TASK OBJECTIVE
Each line below should be repeated exactly, but no picture should be carried over.

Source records
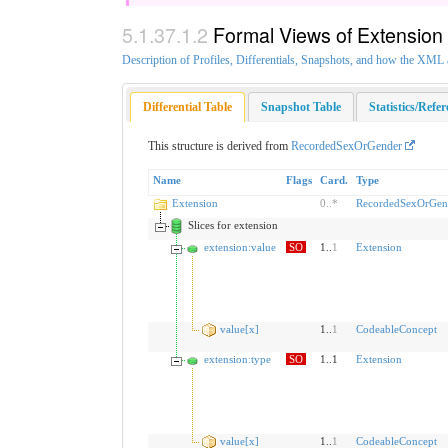
Formal Views of Extension
Description of Profiles, Differentials, Snapshots, and how the XM
Differential Table
Snapshot Table
Statistics/Refe
This structure is derived from
RecordedSexOrGender
Name
Flags
Card.
Type
Extension
0
..
*
RecordedSexOrGend
Slices for extension
extension:value
SO
1..
1
Extension
value[x]
1..
1
CodeableConcept
extension:type
SO
1..1
Extension
value[x]
1..
1
CodeableConcept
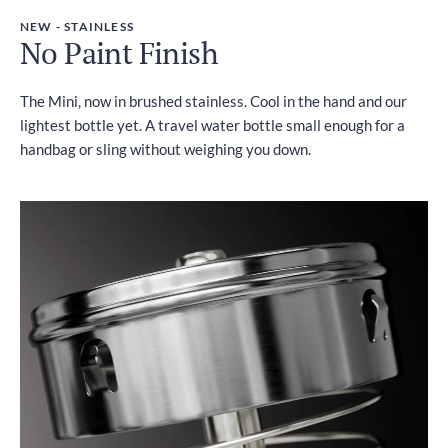
NEW - STAINLESS
No Paint Finish
The Mini, now in brushed stainless. Cool in the hand and our
lightest bottle yet. A travel water bottle small enough for a
handbag or sling without weighing you down.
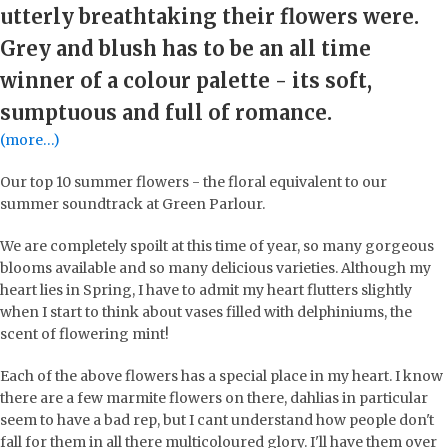
utterly breathtaking their flowers were.
Grey and blush has to be an all time
winner of a colour palette - its soft,
sumptuous and full of romance.
(more…)
Our top 10 summer flowers - the floral equivalent to our
summer soundtrack at Green Parlour.
We are completely spoilt at this time of year, so many gorgeous
blooms available and so many delicious varieties. Although my
heart lies in Spring, I have to admit my heart flutters slightly
when I start to think about vases filled with delphiniums, the
scent of flowering mint!
Each of the above flowers has a special place in my heart. I know
there are a few marmite flowers on there, dahlias in particular
seem to have a bad rep, but I cant understand how people don't
fall for them in all there multicoloured glory. I'll have them over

SOLUTION TO THE EXERCISE
Formal Views of Extension
Description of Profiles, Differentials, Snapshots, and how the XM
Differential Table
Snapshot Table
Statistics/Refe
This structure is derived from
RecordedSexOrGender
Name
Flags
Card.
Type
Extension
0
..
*
RecordedSexOrGend
Slices for extension
extension:value
SO
1..
1
Extension
value[x]
1..
1
CodeableConcept
extension:type
SO
1..1
Extension
value[x]
1..
1
CodeableConcept
NEW - STAINLESS
No Paint Finish
The Mini, now in brushed stainless. Cool in the hand and our
lightest bottle yet. A travel water bottle small enough for a
handbag or sling without weighing you down.
utterly breathtaking their flowers were.
Grey and blush has to be an all time
winner of a colour palette - its soft,
sumptuous and full of romance.
(more…)
Our top 10 summer flowers - the floral equivalent to our
summer soundtrack at Green Parlour.
We are completely spoilt at this time of year, so many gorgeous
blooms available and so many delicious varieties. Although my
heart lies in Spring, I have to admit my heart flutters slightly
when I start to think about vases filled with delphiniums, the
scent of flowering mint!
Each of the above flowers has a special place in my heart. I know
there are a few marmite flowers on there, dahlias in particular
seem to have a bad rep, but I cant understand how people don't
fall for them in all there multicoloured glory. I'll have them over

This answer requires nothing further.